DIDIER LE FUR : LE RÊVE D’UN EMPIRE CHRÉTIEN UNIVERSEL
Dans votre dernier ouvrage, vous mettez l’accent sur la vision très idéalisée que nous avons de la Renaissance. En quoi est-elle si angélique ?
Selon cette vision, qui s’est fixée au xixe siècle, les xve et xvie siècles marquent une rupture avec l’obscurantisme supposé du Moyen Âge. Grâce à l’humanisme et à la science, l’homme serait parvenu à se dégager de la puissance de la religion pour devenir maître de son destin. Lorsque l’on regarde cela de près, on s’aperçoit que ça ne marche pas. La Renaissance a été un épouvantable fracas guerrier, qui a trouvé sa justification dans l’idée d’assurer l’avènement d’un empire chrétien universel, seul capable d’assurer la paix et le salut de l’homme. Ainsi, l’Histoire n’est plus une longue progression mais un retour vers l’idée d’un âge d’or perdu.
Que s’est-il produit dans les faits ?
Les guerres d’Italie, l’opposition entre François Ier et Charles Quint, le jeu perturbateur d’Henri VIII, ont mis un coup d’arrêt à ce rêve. La « realpolitik » qui émerge vraiment à l’époque – François Ier va jusqu’à s’unir avec le sultan turc Soliman le Magnifique pour affaiblir Charles Quint –, est une stratégie à court terme qui n’a pas fonctionné.
Comment les trois grandes puissances de l’Europe (France, Espagne, Angleterre) émergent-elles de ce chaos guerrier ?
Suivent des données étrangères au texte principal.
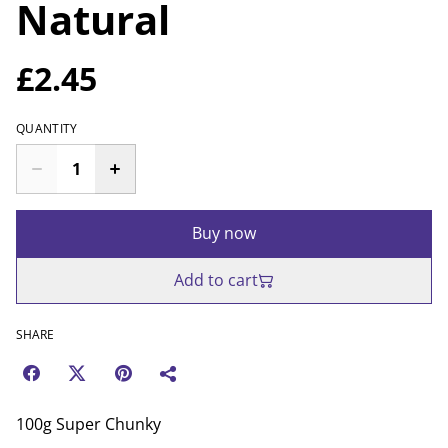
Natural
£2.45
QUANTITY
Buy now
Add to cart
SHARE
100g Super Chunky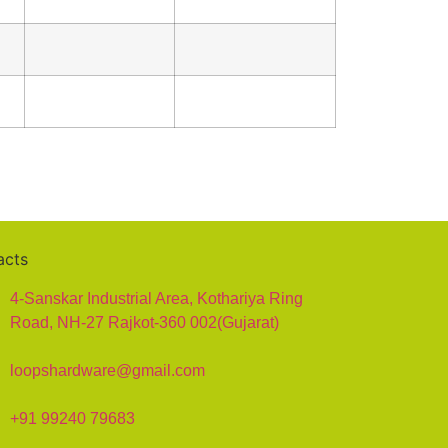
acts
4-Sanskar Industrial Area, Kothariya Ring
Road, NH-27 Rajkot-360 002(Gujarat)
loopshardware@gmail.com
+91 99240 79683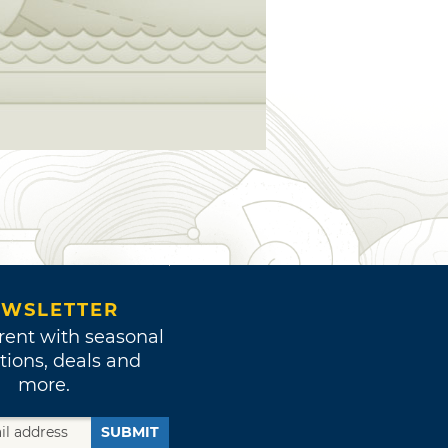
WSLETTER
rent with seasonal
tions, deals and
more.
SUBMIT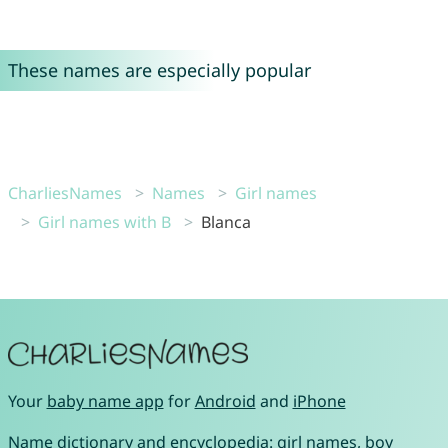
These names are especially popular
CharliesNames
Names
Girl names
Girl names with B
Blanca
Your
baby name app
for
Android
and
iPhone
Name dictionary and encyclopedia:
girl names
,
boy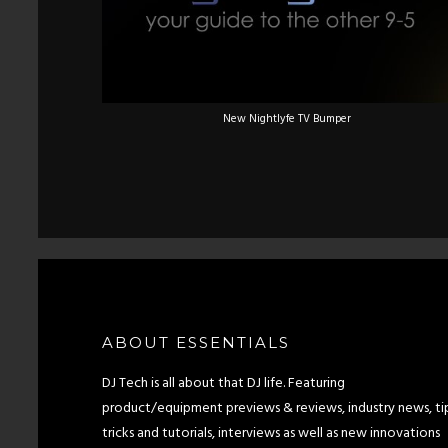
New Nightlyfe TV Bumper
ABOUT ESSENTIALS
DJ Tech is all about that DJ life. Featuring
product/equipment previews & reviews, industry news, tip
tricks and tutorials, interviews as well as new innovations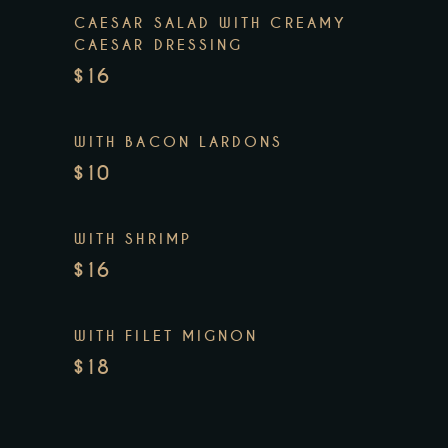
CAESAR SALAD WITH CREAMY
CAESAR DRESSING
$16
WITH BACON LARDONS
$10
WITH SHRIMP
$16
WITH FILET MIGNON
$18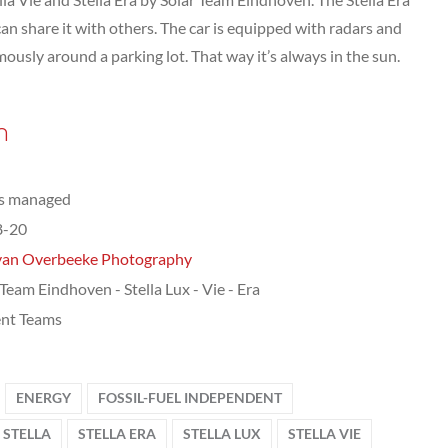
an share it with others. The car is equipped with radars and
ously around a parking lot. That way it’s always in the sun.
n
ts managed
8-20
van Overbeeke Photography
 Team Eindhoven - Stella Lux - Vie - Era
nt Teams
ENERGY
FOSSIL-FUEL INDEPENDENT
STELLA
STELLA ERA
STELLA LUX
STELLA VIE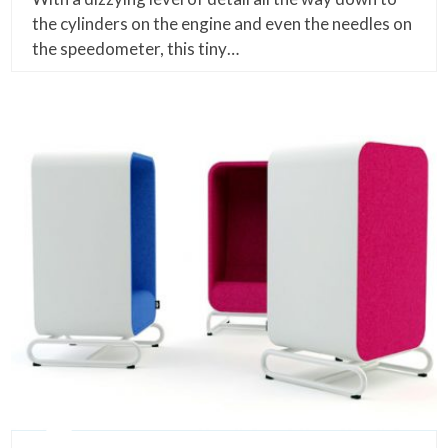
the cylinders on the engine and even the needles on
the speedometer, this tiny…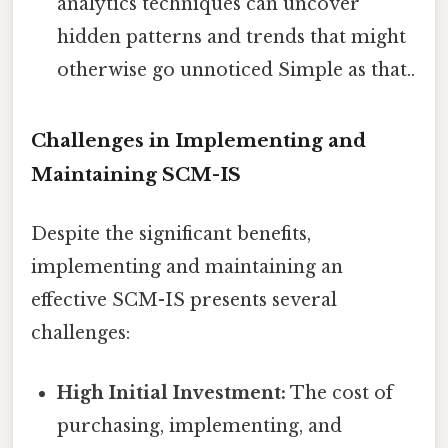
analytics techniques can uncover
hidden patterns and trends that might
otherwise go unnoticed Simple as that..
Challenges in Implementing and
Maintaining SCM-IS
Despite the significant benefits,
implementing and maintaining an
effective SCM-IS presents several
challenges:
High Initial Investment:
The cost of
purchasing, implementing, and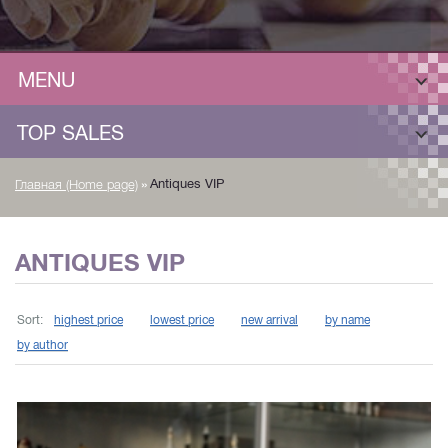
MENU
TOP SALES
»
Antiques VIP
Главная (Home page)
ANTIQUES VIP
Sort:
highest price
lowest price
new arrival
by name
by author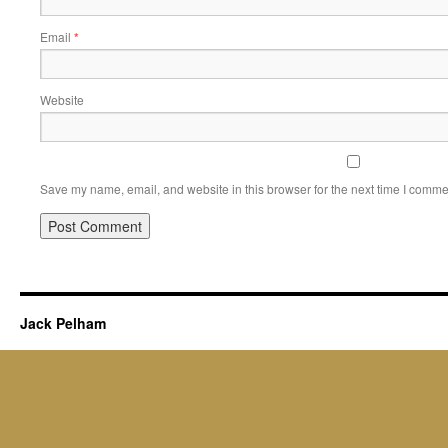
Email
*
Website
Save my name, email, and website in this browser for the next time I comme
Jack Pelham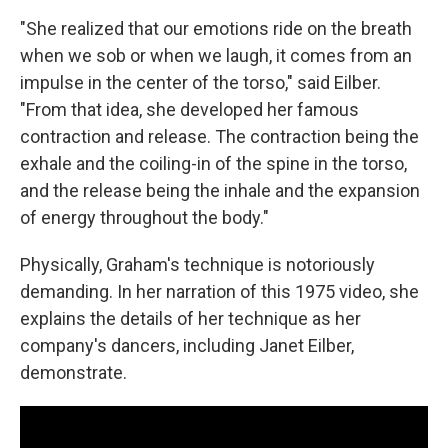
"She realized that our emotions ride on the breath
when we sob or when we laugh, it comes from an
impulse in the center of the torso," said Eilber.
"From that idea, she developed her famous
contraction and release. The contraction being the
exhale and the coiling-in of the spine in the torso,
and the release being the inhale and the expansion
of energy throughout the body."
Physically, Graham's technique is notoriously
demanding. In her narration of this 1975 video, she
explains the details of her technique as her
company's dancers, including Janet Eilber,
demonstrate.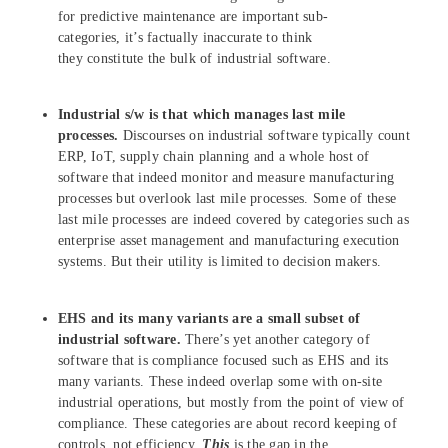
for predictive maintenance are important sub-
categories, it’s factually inaccurate to think
they constitute the bulk of industrial software.
Industrial s/w is that which manages last mile
processes.
Discourses on industrial software typically count
ERP, IoT, supply chain planning and a whole host of
software that indeed monitor and measure manufacturing
processes but overlook last mile processes. Some of these
last mile processes are indeed covered by categories such as
enterprise asset management and manufacturing execution
systems. But their utility is limited to decision makers.
EHS and its many variants are a small subset of
industrial software.
There’s yet another category of
software that is compliance focused such as EHS and its
many variants. These indeed overlap some with on-site
industrial operations, but mostly from the point of view of
compliance. These categories are about record keeping of
controls, not efficiency.
This
is the gap in the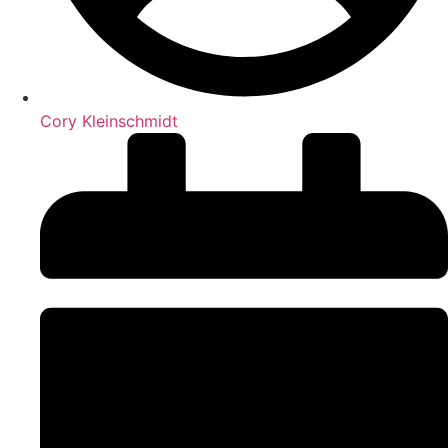
Cory Kleinschmidt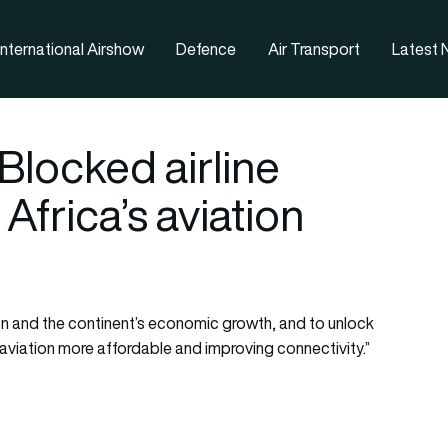
nternational Airshow
Defence
Air Transport
Latest
Blocked airline
Africa’s aviation
ion and the continent’s economic growth, and to unlock
aviation more affordable and improving connectivity.”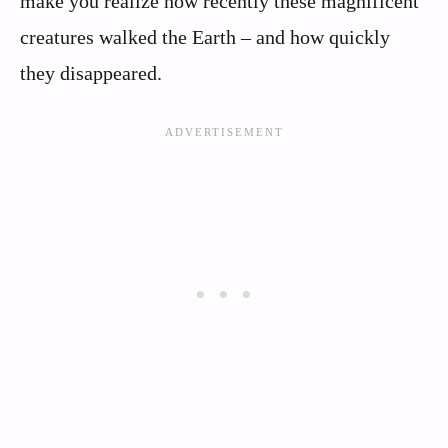
make you realize how recently these magnificent
creatures walked the Earth – and how quickly
they disappeared.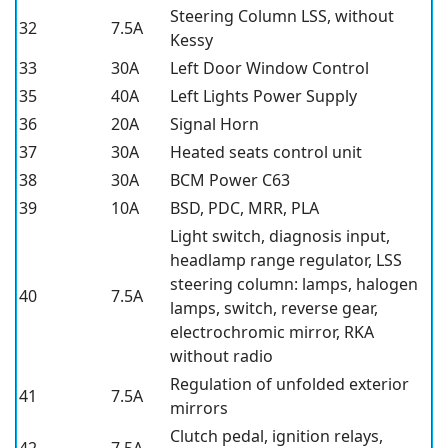
Steering Column LSS, without
32
7.5A
Kessy
33
30A
Left Door Window Control
35
40A
Left Lights Power Supply
36
20A
Signal Horn
37
30A
Heated seats control unit
38
30A
BCM Power C63
39
10A
BSD, PDC, MRR, PLA
Light switch, diagnosis input,
headlamp range regulator, LSS
steering column: lamps, halogen
40
7.5A
lamps, switch, reverse gear,
electrochromic mirror, RKA
without radio
Regulation of unfolded exterior
41
7.5A
mirrors
Clutch pedal, ignition relays,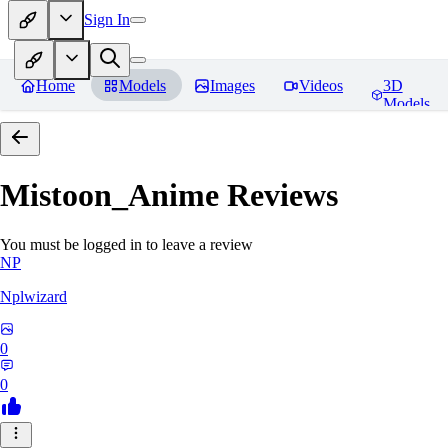
Sign In
Home
Models
Images
Videos
3D
Models
Mistoon_Anime
Reviews
You must be logged in to leave a review
NP
Nplwizard
0
0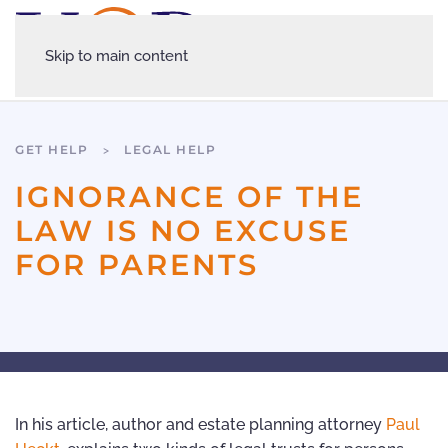
Skip to main content
GET HELP
LEGAL HELP
IGNORANCE OF THE
LAW IS NO EXCUSE
FOR PARENTS
In his article, author and estate planning attorney
Paul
Pour François Ier, le bilan n’est pas si mauvais. À l’est, avec Toul, Verdun et Metz, il a élargi et consolidé les frontières du royaume. La France a conservé la Bourgogne et repris Calais aux Anglais, installés là depuis deux siècles. Charles Quint, pour sa part, a mené toutes ses guerres en vain. Son empire, affaibli par l’avancée ottomane, se disloque. Quant à l’Angleterre d’Henri VIII, elle retrouve sa place dans le concert européen, en s’assurant un rôle d’arbitre.